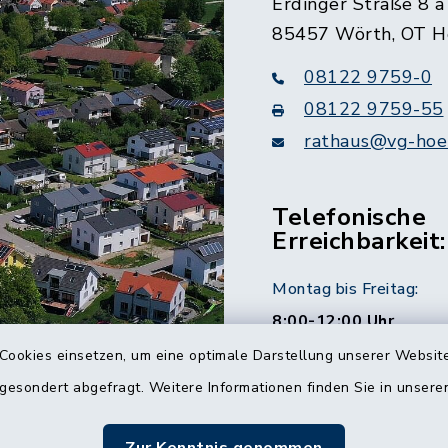
Erdinger Straße 8 a
85457 Wörth, OT H
08122 9759-0
08122 9759-55
rathaus@vg-hoer
Telefonische
Erreichbarkeit:
Montag bis Freitag:
8:00-12:00 Uhr
Cookies einsetzen, um eine optimale Darstellung unserer Website
Montag und Donnersta
 gesondert abgefragt. Weitere Informationen finden Sie in unser
14:00-16:00 Uhr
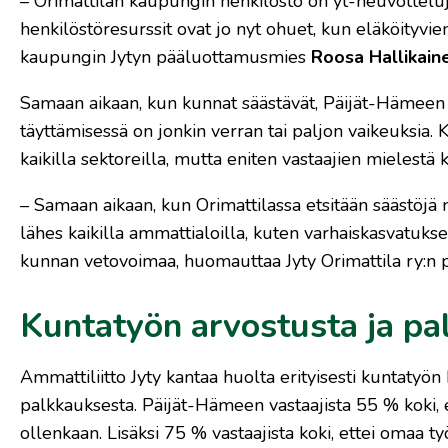
– Orimattilan kaupungin henkilöstö on yt-neuvotteluj
henkilöstöresurssit ovat jo nyt ohuet, kun eläköityvien 
kaupungin Jytyn pääluottamusmies
Roosa Hallikain
Samaan aikaan, kun kunnat säästävät, Päijät-Hämeen v
täyttämisessä on jonkin verran tai paljon vaikeuksia.
kaikilla sektoreilla, mutta eniten vastaajien mielestä
– Samaan aikaan, kun Orimattilassa etsitään säästöjä
lähes kaikilla ammattialoilla, kuten varhaiskasvatukses
kunnan vetovoimaa, huomauttaa Jyty Orimattila ry:n
Kuntatyön arvostusta ja pa
Ammattiliitto Jyty kantaa huolta erityisesti kuntatyön
palkkauksesta. Päijät-Hämeen vastaajista 55 % koki,
ollenkaan. Lisäksi 75 % vastaajista koki, ettei omaa työ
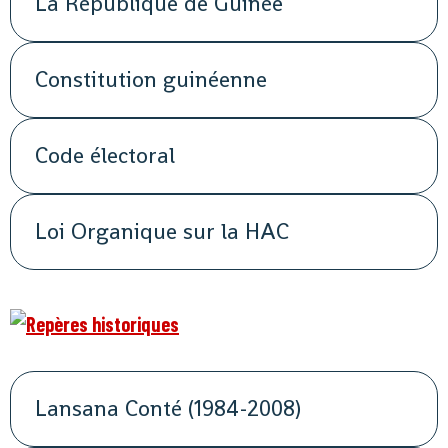
La République de Guinée
Constitution guinéenne
Code électoral
Loi Organique sur la HAC
Lansana Conté (1984-2008)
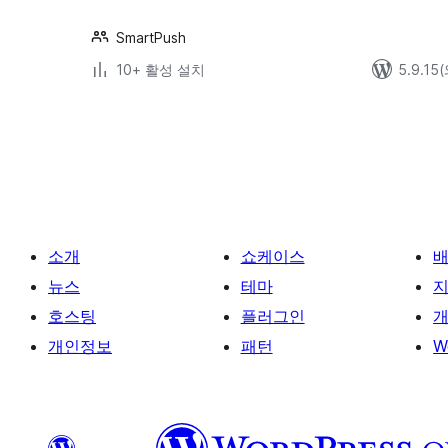
SmartPush
10+ 활성 설치
5.9.1
글
페
이
지
매
소개
쇼케이스
김
뉴스
테마
호스팅
플러그인
개
개인정보
패턴
W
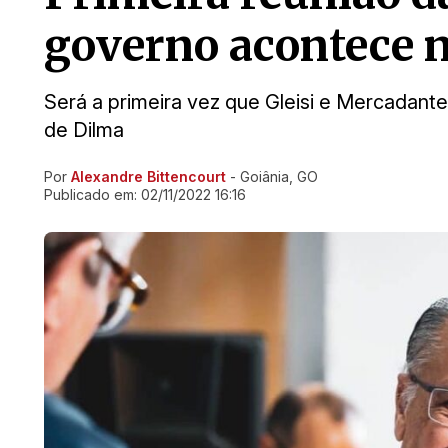
governo acontece ne
Será a primeira vez que Gleisi e Mercadant
de Dilma
Por
Alexandre Bittencourt
- Goiânia, GO
Ir direto pra matéria
Publicado em:
02/11/2022 16:16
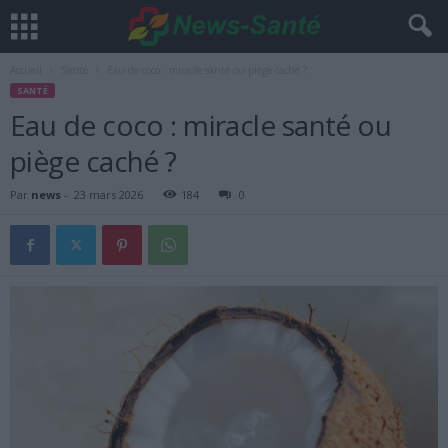
Accueil
Santé
Eau de coco : miracle santé ou piège caché ?
SANTÉ
Eau de coco : miracle santé ou
piège caché ?
Par
news
-
23 mars 2026
184
0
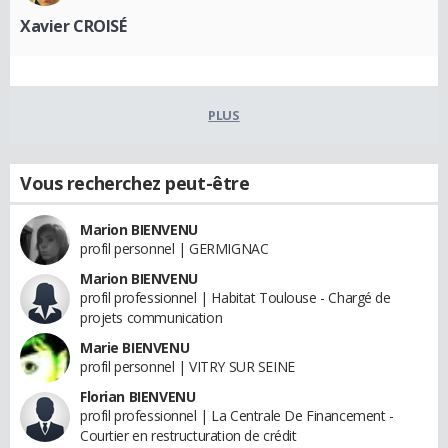
Xavier CROISÉ
PLUS
Vous recherchez peut-être
Marion BIENVENU
profil personnel | GERMIGNAC
Marion BIENVENU
profil professionnel | Habitat Toulouse - Chargé de
projets communication
Marie BIENVENU
profil personnel | VITRY SUR SEINE
Florian BIENVENU
profil professionnel | La Centrale De Financement -
Courtier en restructuration de crédit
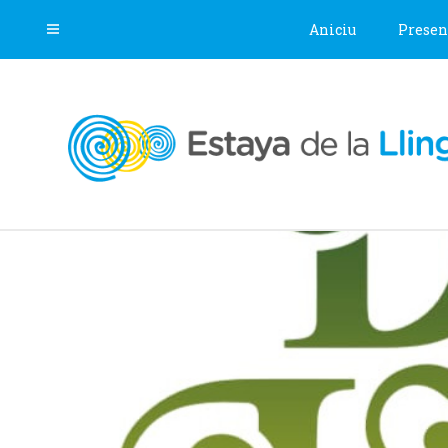
Aniciu
Presen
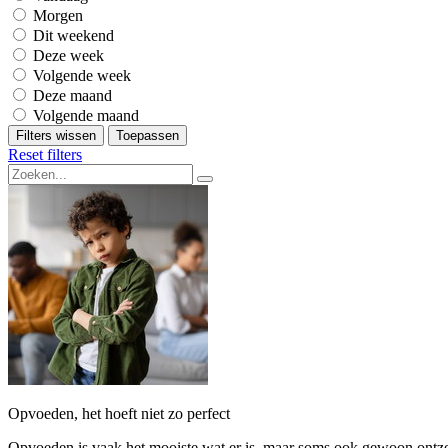
Morgen
Dit weekend
Deze week
Volgende week
Deze maand
Volgende maand
Filters wissen
Toepassen
Reset filters
Opvoeden, het hoeft niet zo perfect
Opvoeden is vaak het mooiste wat er is, maar soms ook gewoon ontzett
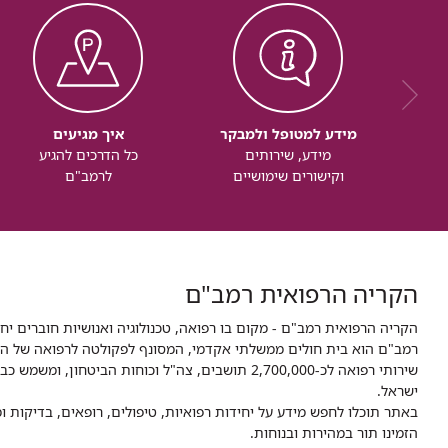
מידע למטופל ולמבקר
איך מגיעים
מידע, שירותים
כל הדרכים להגיע
וקישורים שימושיים
לרמב"ם
הקריה הרפואית רמב"ם
הקריה הרפואית רמב"ם - מקום בו רפואה, טכנולוגיה ואנושיות חוברים יח
ישראל.
באתר תוכלו לחפש מידע על יחידות רפואיות, טיפולים, רופאים, בדיקות
הזמינו תור במהירות ובנוחות.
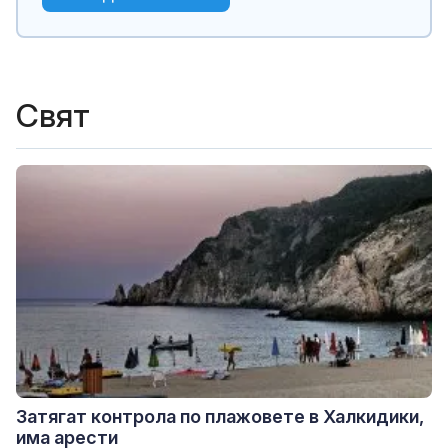
Свят
Затягат контрола по плажовете в Халкидики,
има арести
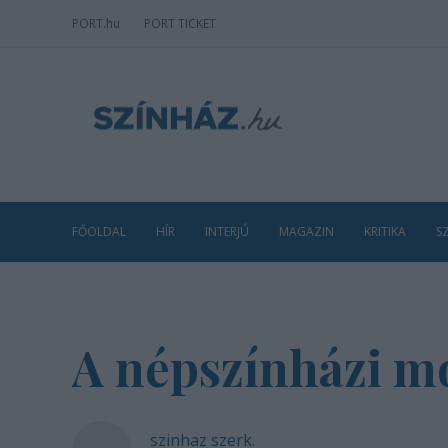
PORT
.hu
PORT TICKET
FŐOLDAL
HÍR
INTERJÚ
MAGAZIN
KRITIKA
S
A népszínházi mo
szinhaz szerk.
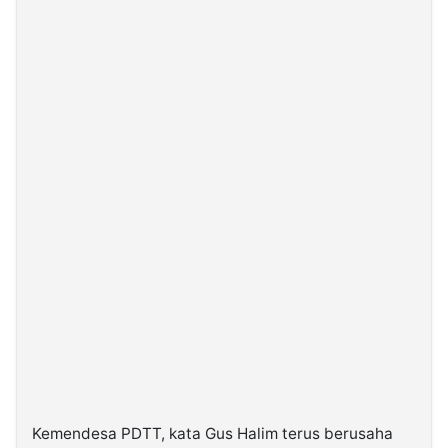
Kemendesa PDTT, kata Gus Halim terus berusaha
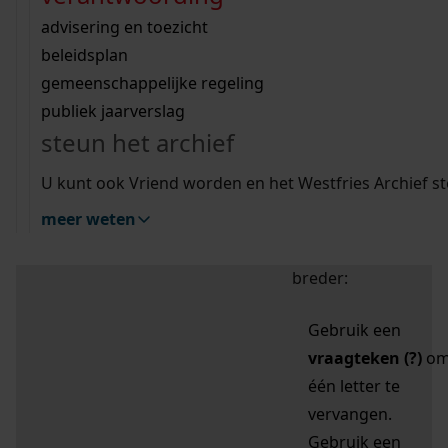
zoektips
Wij helpen u op weg met een aantal zoektips.
bekijk ons geschiedenislokaal
vergunningen
bouwvergunningen
advisering en toezicht
bekijk alle zoektips
beeld en geluid
omgevingsvergunningen
beleidsplan
uitleg nodig?
gemeenschappelijke regeling
publiek jaarverslag
Mijn Studiezaal (inloggen)
Wij helpen u op weg met een aantal zoektips.
steun het archief
bekijk alle zoektips
Door leestekens in
U kunt ook Vriend worden en het Westfries Archief s
uw zoekopdracht te
meer weten
gebruiken, zoekt u
specifieker of juist
breder:
Gebruik een
vraagteken (?)
o
één letter te
vervangen.
Gebruik een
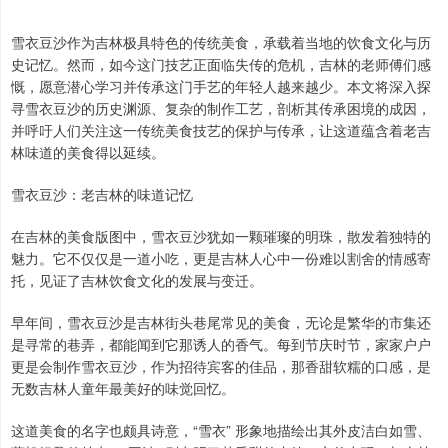
雪衣豆沙作为吉林极具特色的传统美食，承载着当地的饮食文化与历
史记忆。然而，如今这门技艺正面临失传的危机，吉林的老师傅们感
慨，愿意潜心学习并传承这门手艺的年轻人越来越少。本文将深入探
寻雪衣豆沙的历史渊源、复杂的制作工艺，剖析其传承困境的成因，
并呼吁人们关注这一传统美食技艺的保护与传承，让这道蕴含着老吉
林味道的美食得以延续。
雪衣豆沙：老吉林的味道记忆
在吉林的美食版图中，雪衣豆沙犹如一颗璀璨的明珠，散发着独特的
魅力。它不仅仅是一道小吃，更是吉林人心中一份难以割舍的情感寄
托，见证了吉林饮食文化的发展与变迁。
早年间，雪衣豆沙是吉林街头巷尾常见的美食，无论是繁华的市集还
是寻常的巷弄，都能闻到它那诱人的香气。每到节庆时节，家家户户
更是会制作雪衣豆沙，作为招待宾客的佳品，那香甜软糯的口感，是
无数吉林人童年最美好的味觉回忆。
这道美食的名字也颇具诗意，“雪衣” 形象地描绘出其外皮洁白如雪、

◆ **TASK GOAL**
Your answer must consist solely of the lines above between the line holding "bekijk ons geschiedenislokaal" and the line holding "uw zoekopdracht te", inclusive, copied exactly.

◆ **EXERCISE OUTPUT**
bekijk ons geschiedenislokaal
vergunningen
bouwvergunningen
advisering en toezicht
bekijk alle zoektips
beeld en geluid
omgevingsvergunningen
beleidsplan
uitleg nodig?
gemeenschappelijke regeling
publiek jaarverslag
Mijn Studiezaal (inloggen)
Wij helpen u op weg met een aantal zoektips.
steun het archief
bekijk alle zoektips
Door leestekens in
U kunt ook Vriend worden en het Westfries Archief s
uw zoekopdracht te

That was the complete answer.